[[ Material for this exercise open ]]
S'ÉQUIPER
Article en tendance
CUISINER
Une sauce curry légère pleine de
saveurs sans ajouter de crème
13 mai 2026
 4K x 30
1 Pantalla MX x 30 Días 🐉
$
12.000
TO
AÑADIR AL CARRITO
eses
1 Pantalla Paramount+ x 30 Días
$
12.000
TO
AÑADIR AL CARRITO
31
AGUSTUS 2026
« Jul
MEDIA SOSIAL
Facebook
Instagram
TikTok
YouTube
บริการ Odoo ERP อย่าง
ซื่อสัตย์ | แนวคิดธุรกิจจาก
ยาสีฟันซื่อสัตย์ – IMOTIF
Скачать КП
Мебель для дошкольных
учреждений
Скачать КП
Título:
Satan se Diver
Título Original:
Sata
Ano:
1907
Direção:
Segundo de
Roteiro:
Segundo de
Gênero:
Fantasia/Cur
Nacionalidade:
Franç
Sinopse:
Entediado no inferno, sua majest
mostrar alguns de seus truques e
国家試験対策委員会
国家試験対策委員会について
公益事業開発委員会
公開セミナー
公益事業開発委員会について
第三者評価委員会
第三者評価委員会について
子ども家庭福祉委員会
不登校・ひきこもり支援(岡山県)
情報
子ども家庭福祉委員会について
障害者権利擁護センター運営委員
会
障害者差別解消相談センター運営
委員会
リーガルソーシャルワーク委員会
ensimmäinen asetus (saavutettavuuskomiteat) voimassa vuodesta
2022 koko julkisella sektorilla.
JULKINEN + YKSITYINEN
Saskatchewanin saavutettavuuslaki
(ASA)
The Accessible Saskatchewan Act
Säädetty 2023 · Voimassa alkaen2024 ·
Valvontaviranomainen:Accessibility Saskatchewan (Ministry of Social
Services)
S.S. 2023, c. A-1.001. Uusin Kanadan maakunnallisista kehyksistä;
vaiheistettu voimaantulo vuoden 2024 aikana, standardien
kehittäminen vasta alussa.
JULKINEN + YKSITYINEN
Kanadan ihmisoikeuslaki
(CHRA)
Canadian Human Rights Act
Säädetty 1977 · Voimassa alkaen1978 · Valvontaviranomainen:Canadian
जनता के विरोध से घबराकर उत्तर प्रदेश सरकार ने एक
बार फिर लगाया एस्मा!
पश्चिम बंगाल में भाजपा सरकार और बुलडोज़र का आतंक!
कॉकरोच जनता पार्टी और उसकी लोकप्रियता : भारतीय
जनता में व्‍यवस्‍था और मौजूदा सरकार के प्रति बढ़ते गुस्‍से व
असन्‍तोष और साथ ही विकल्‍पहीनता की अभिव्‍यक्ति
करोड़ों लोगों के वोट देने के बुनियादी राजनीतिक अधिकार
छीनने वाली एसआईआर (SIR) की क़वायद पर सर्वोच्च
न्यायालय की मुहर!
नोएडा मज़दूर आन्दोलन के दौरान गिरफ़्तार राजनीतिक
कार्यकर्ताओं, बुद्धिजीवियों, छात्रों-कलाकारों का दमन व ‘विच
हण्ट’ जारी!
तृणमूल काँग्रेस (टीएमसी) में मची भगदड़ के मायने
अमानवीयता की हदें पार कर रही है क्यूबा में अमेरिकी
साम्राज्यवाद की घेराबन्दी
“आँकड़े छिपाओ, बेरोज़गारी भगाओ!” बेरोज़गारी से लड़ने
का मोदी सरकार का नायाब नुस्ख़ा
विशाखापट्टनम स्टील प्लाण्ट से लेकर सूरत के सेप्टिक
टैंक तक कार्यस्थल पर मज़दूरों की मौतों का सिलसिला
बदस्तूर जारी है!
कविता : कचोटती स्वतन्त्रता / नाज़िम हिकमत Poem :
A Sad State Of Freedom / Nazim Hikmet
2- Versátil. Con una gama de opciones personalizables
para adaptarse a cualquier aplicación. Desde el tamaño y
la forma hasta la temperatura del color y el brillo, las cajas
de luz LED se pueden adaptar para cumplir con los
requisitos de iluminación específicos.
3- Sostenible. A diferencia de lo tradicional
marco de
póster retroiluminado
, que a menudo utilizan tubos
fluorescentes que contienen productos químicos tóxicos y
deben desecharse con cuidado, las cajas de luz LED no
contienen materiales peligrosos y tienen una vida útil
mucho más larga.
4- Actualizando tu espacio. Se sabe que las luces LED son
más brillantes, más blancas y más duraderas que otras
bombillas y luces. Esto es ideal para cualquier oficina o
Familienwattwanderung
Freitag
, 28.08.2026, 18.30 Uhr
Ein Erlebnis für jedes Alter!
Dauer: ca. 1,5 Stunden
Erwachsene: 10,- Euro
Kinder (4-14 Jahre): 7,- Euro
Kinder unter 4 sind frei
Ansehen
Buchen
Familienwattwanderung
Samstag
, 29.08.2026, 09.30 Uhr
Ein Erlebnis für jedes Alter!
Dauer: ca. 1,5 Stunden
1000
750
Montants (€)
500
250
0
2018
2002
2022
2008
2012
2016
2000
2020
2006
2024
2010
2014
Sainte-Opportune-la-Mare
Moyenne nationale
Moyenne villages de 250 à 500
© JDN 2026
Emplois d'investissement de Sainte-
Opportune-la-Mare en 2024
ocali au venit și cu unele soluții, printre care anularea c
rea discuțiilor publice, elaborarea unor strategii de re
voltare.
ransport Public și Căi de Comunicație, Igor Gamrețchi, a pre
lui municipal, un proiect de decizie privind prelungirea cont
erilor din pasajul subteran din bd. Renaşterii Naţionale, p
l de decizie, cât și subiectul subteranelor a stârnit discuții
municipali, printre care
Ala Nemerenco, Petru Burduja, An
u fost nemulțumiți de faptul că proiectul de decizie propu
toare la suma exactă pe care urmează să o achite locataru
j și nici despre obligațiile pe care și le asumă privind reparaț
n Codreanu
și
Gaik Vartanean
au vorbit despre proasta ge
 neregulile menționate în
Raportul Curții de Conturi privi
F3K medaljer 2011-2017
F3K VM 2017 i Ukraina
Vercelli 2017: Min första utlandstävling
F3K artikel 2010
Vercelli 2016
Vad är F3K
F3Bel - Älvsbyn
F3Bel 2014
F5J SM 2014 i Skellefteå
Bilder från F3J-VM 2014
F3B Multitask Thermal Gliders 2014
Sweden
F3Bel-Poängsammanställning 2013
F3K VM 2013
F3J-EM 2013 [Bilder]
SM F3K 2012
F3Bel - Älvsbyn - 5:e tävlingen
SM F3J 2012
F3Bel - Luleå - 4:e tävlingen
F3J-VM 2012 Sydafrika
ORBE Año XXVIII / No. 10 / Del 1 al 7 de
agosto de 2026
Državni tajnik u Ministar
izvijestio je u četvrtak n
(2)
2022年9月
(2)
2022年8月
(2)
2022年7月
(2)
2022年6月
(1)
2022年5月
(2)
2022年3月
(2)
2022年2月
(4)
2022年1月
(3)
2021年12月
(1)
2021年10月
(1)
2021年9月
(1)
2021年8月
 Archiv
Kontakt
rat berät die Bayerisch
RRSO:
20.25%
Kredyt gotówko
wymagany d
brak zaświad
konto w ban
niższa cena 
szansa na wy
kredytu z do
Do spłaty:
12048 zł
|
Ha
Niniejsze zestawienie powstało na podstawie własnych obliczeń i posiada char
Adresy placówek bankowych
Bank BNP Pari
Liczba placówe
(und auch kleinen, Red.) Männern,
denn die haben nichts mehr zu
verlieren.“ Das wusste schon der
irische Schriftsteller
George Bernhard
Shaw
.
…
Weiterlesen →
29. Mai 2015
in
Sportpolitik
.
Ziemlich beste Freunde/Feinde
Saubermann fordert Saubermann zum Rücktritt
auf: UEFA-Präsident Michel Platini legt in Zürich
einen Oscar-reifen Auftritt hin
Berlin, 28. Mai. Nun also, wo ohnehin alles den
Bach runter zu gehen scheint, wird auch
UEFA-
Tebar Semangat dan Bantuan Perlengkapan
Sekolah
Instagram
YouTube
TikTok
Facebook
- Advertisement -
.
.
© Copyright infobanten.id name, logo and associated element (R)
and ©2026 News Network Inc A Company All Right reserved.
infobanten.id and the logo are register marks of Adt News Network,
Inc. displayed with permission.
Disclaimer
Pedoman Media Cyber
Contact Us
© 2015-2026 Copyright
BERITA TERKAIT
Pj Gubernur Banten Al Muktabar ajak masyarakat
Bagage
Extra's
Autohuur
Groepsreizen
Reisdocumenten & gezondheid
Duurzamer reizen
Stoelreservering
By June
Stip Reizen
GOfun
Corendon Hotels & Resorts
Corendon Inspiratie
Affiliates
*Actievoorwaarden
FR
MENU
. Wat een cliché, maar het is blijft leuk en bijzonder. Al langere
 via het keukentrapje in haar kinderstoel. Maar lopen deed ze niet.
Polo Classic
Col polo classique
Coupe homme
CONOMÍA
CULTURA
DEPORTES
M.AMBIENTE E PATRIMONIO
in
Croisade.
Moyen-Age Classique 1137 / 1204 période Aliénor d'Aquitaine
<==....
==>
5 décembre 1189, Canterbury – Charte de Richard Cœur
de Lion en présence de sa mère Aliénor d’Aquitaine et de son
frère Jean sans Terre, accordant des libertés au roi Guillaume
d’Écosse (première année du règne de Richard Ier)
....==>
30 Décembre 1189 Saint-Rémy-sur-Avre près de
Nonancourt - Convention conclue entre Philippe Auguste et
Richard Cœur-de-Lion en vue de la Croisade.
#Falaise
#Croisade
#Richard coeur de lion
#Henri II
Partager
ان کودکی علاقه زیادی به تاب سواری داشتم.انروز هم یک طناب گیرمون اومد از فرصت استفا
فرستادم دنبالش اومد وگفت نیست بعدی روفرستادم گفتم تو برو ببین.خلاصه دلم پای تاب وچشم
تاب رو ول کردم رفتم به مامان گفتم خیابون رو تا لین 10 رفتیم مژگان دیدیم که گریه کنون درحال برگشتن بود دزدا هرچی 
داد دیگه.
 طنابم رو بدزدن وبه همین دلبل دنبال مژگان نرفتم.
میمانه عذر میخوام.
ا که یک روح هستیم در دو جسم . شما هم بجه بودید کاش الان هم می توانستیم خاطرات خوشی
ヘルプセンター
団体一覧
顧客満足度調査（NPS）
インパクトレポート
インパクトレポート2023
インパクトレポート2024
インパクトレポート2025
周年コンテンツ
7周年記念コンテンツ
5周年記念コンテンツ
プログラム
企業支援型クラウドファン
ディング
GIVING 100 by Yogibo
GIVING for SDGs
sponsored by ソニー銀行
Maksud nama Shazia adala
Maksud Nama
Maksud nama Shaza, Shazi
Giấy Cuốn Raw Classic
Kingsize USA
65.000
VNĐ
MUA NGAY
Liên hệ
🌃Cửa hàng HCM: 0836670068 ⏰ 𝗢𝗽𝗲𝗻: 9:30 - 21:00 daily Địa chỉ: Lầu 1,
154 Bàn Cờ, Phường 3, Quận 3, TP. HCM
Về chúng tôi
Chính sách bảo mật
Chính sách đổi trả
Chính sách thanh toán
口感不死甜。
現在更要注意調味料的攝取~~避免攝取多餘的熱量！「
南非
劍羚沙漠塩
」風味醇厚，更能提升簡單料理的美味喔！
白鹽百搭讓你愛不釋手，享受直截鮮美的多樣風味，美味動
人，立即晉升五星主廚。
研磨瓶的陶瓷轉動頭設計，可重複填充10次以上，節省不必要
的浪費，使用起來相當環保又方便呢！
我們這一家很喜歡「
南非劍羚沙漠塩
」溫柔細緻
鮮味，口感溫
[[ Material for this exercise closed ]]
■ **What the task asks**: What you give back should be only the lines of the records above, starting at the line with "deben desecharse con" and ending at the line with "kredytu z do", restated word for word.

■ **Reply to the exercise**:
deben desecharse con cuidado, las cajas de luz LED no
contienen materiales peligrosos y tienen una vida útil
mucho más larga.
4- Actualizando tu espacio. Se sabe que las luces LED son
más brillantes, más blancas y más duraderas que otras
bombillas y luces. Esto es ideal para cualquier oficina o
Familienwattwanderung
Freitag
, 28.08.2026, 18.30 Uhr
Ein Erlebnis für jedes Alter!
Dauer: ca. 1,5 Stunden
Erwachsene: 10,- Euro
Kinder (4-14 Jahre): 7,- Euro
Kinder unter 4 sind frei
Ansehen
Buchen
Familienwattwanderung
Samstag
, 29.08.2026, 09.30 Uhr
Ein Erlebnis für jedes Alter!
Dauer: ca. 1,5 Stunden
1000
750
Montants (€)
500
250
0
2018
2002
2022
2008
2012
2016
2000
2020
2006
2024
2010
2014
Sainte-Opportune-la-Mare
Moyenne nationale
Moyenne villages de 250 à 500
© JDN 2026
Emplois d'investissement de Sainte-
Opportune-la-Mare en 2024
ocali au venit și cu unele soluții, printre care anularea c
rea discuțiilor publice, elaborarea unor strategii de re
voltare.
ransport Public și Căi de Comunicație, Igor Gamrețchi, a pre
lui municipal, un proiect de decizie privind prelungirea cont
erilor din pasajul subteran din bd. Renaşterii Naţionale, p
l de decizie, cât și subiectul subteranelor a stârnit discuții
municipali, printre care
Ala Nemerenco, Petru Burduja, An
u fost nemulțumiți de faptul că proiectul de decizie propu
toare la suma exactă pe care urmează să o achite locataru
j și nici despre obligațiile pe care și le asumă privind reparaț
n Codreanu
și
Gaik Vartanean
au vorbit despre proasta ge
 neregulile menționate în
Raportul Curții de Conturi privi
F3K medaljer 2011-2017
F3K VM 2017 i Ukraina
Vercelli 2017: Min första utlandstävling
F3K artikel 2010
Vercelli 2016
Vad är F3K
F3Bel - Älvsbyn
F3Bel 2014
F5J SM 2014 i Skellefteå
Bilder från F3J-VM 2014
F3B Multitask Thermal Gliders 2014
Sweden
F3Bel-Poängsammanställning 2013
F3K VM 2013
F3J-EM 2013 [Bilder]
SM F3K 2012
F3Bel - Älvsbyn - 5:e tävlingen
SM F3J 2012
F3Bel - Luleå - 4:e tävlingen
F3J-VM 2012 Sydafrika
ORBE Año XXVIII / No. 10 / Del 1 al 7 de
agosto de 2026
Državni tajnik u Ministar
izvijestio je u četvrtak n
(2)
2022年9月
(2)
2022年8月
(2)
2022年7月
(2)
2022年6月
(1)
2022年5月
(2)
2022年3月
(2)
2022年2月
(4)
2022年1月
(3)
2021年12月
(1)
2021年10月
(1)
2021年9月
(1)
2021年8月
 Archiv
Kontakt
rat berät die Bayerisch
RRSO:
20.25%
Kredyt gotówko
wymagany d
brak zaświad
konto w ban
niższa cena 
szansa na wy
kredytu z do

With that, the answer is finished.